Recovering network topology and dynamics via sequence characterization
This addresses the challenge of understanding complex systems from limited sequence data, though it is incremental as it builds on existing co-occurrence methods.
The paper tackles the problem of recovering hidden network topology and agent dynamics from observed sequences, achieving 87% accuracy in classifying 16 combinations of topology and dynamics using sequences with less than 40% of nodes visited.

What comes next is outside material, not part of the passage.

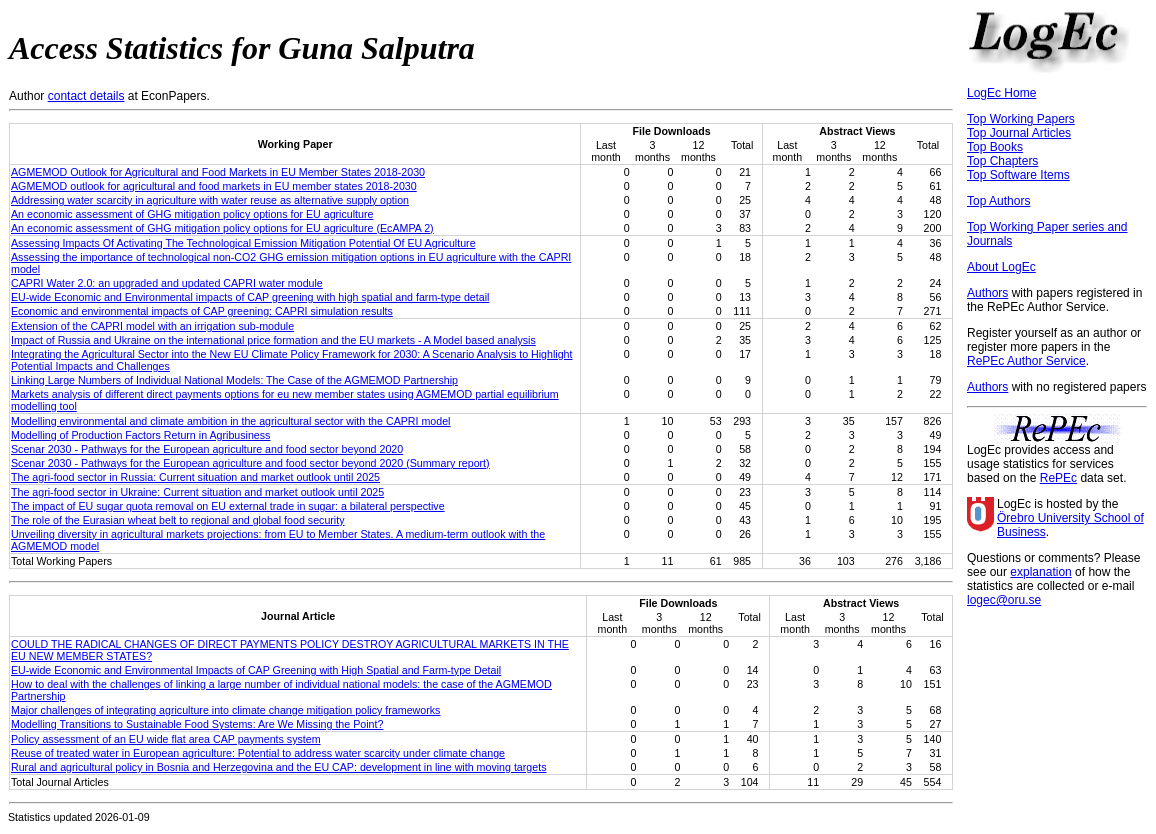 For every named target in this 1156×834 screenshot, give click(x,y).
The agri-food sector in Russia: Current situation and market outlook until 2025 (195, 477)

Sequences arise in many real-world scenarios; thus, identifying the mechanisms behind symbol generation is essential to understanding many complex systems. This paper analyzes sequences generated by agents walking on a networked topology. Given that in many real scenarios, the underlying processes generating the sequence is hidden, we investigate whether the reconstruction of the network via the co-occurrence method is useful to recover both the network topology and agent dynamics generating sequences. We found that the characterization of reconstructed networks provides valuable information regarding the process and topology used to create the sequences. In a machine learning approach considering 16 combinations of network topology and agent dynamics as classes, we obtained an accuracy of 87% with sequences generated with less than 40% of nodes visited. Larger sequences turned out to generate improved machine learning models. Our findings suggest that the proposed methodology could be extended to classify sequences and understand the mechanisms behind sequence generation.